Social Media — Although I don’t spend much time checking my personal Facebook account, it (and all the other social media outlets) has been a fantastic tool for getting the word out about Warm Current. Being able to tap into all kinds of networks of people from the comfort of my kitchen table is amazing. I feel like social media networks are the best thing to hit the nonprofit world since the inception of the 501(c)(3) tax designation created the movement.
How do you bring ideas to life?
By collaborating with like-minded folk. First, having someone to bounce ideas off of and to help motivate one other is essential; a partner in crime if you will. Second, and perhaps most importantly, is knowing (and accepting) what you stink at doing and then finding and empowering the people who absolutely geek out on doing just that. It’s much easier to bring something to fruition if you have folks who are the master of their trade doing what they do best.
What inspires you?
Road-trip conversations. This is my preferred forum: You’ve got ample time with good friends to cook up some cool S!%&. A healthy dose of focus and follow-through are required though.
What is one mistake you’ve made, and what did you learn from it?
Overbooking myself. So many cool things to do … only so much time. I haven’t totally got this one figured out yet, but I’m getting better at knowing my own capacity. It’s better to do one thing well, than to try and do a bunch of stuff and end up spread too thin.
What is one business idea that you’re willing to give away to our readers?
Don’t underestimate the value of connecting with people … not just the ones that seem important, but everyone. There are a lot of opportunities that can come from conversations with people you might not think were worth chewing the fat with.
What is one book and one tool (i.e., piece of software) that helps you bring ideas to life?
Book: “Last Child in the Woods” by Richard Louv. This book focuses on how our children have lost their connection to nature, and how to restore it. I found it very moving. If you look around today, kids are totally and completely immersed in the digital world. In some ways this is fantastic (access to knowledge, connection to broader social networks/cultures), and in other ways is dangerous (loss of interpersonal communication skills, inactivity and lack of a relationship with the outdoors). I was fortunate enough to grow up roaming the foothills of the Sangre De Christo mountains in New Mexico. Although I didn’t understand it at the time, those experiences have had a profound positive effect on how I live my life. This book has helped me understand that connection, and it has motivated me to share it with those who, for one reason or another, haven’t experienced it themselves.

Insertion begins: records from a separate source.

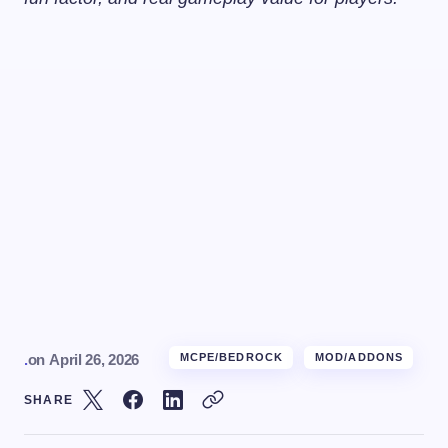
.
on
April 26, 2026
MCPE/BEDROCK
MOD/ADDONS
SHARE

Tool: Surfboard. Not only does this tool provide me access to the clarity of mind and perspective I need to stay focused, but I can throw anyone (who doesn’t already surf) on a board, push them out into the ocean, and put a smile on their face. That smile might turn into the next environmental activist, oceanographer, conservationist, who knows… worst case senario they have a good time outside.
(Google Apps is pretty cool, too, for an inexpensive communication suite for nonprofits.)
Who would you love to see interviewed on IdeaMensch?
Clair Smallwood at SHEJUMPS.ORG. What these ladies are doing is awesome. Empowering girls to reach their highest potential by getting them active in the outdoors. Rad.
What do you like the most about your job?
Whenever we do a kids camp, I end up completely worn out … Once you put a kid in the water it is hard to pull them out. Seeing that level of stoke, and knowing that I helped create it, is incredibly fulfilling.
What has been your best road trip?
Oregon to the southern tip of Baja and back. Waves, desert, solitude and roadside tacos. Enough said. (We also hauled a bunch of donated suits along and dropped them in various remote communities. Nothing like rolling into a town and tweaking the locals preconceived notions of your mission for being there.)